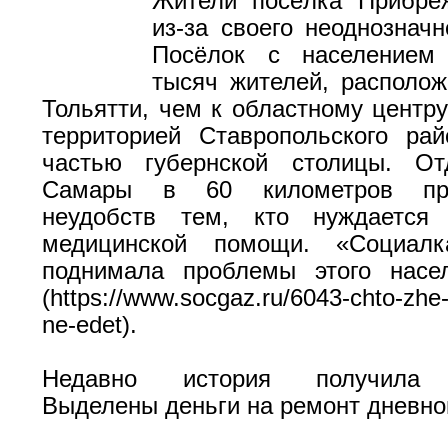
Жители посёлка Прибре
из-за своего неоднозначн
Посёлок с населением
тысяч жителей, располо
Тольятти, чем к областному центру
территорией Ставропольского рай
частью губернской столицы. От
Самары в 60 километров при
неудобств тем, кто нуждается
медицинской помощи. «Социал
поднимала проблемы этого насел
(https://www.socgaz.ru/6043-chto-zhe
ne-edet).
Недавно история получила п
Выделены деньги на ремонт дневно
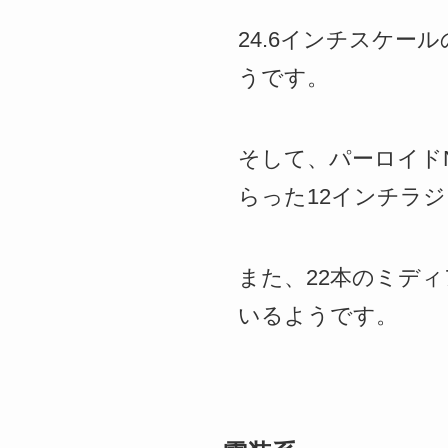
24.6インチスケー
うです。
そして、パーロイドNe
らった12インチラ
また、22本のミディア
いるようです。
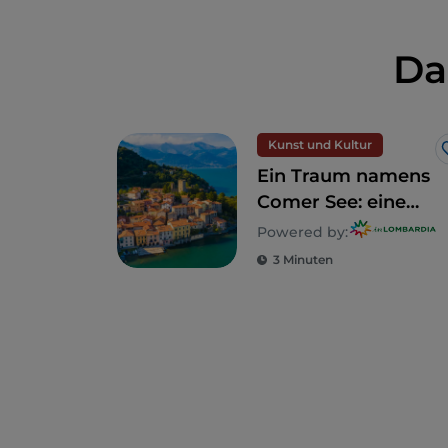
Da
Kunst und Kultur
Ein Traum namens
Comer See: eine
Entdeckungsreise
Powered by:
zu
3 Minuten
5 unvergleichlichen
Villen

What you should do → A verbatim retyping of the listing, without any pictures, is the expected answer.

Finished task →
Жители посёлка Прибре
из-за своего неоднозначн
Посёлок с населением
тысяч жителей, располо
Тольятти, чем к областному центру
территорией Ставропольского рай
частью губернской столицы. От
Самары в 60 километров при
неудобств тем, кто нуждается
медицинской помощи. «Социал
поднимала проблемы этого насел
(https://www.socgaz.ru/6043-chto-zhe
ne-edet).
Недавно история получила п
Выделены деньги на ремонт дневно
24.6インチスケー
うです。
そして、パーロイドNe
らった12インチラ
また、22本のミディア
いるようです。
Da
Kunst und Kultur
Ein Traum namens
Comer See: eine
Entdeckungsreise
Powered by:
zu
3 Minuten
5 unvergleichlichen
Villen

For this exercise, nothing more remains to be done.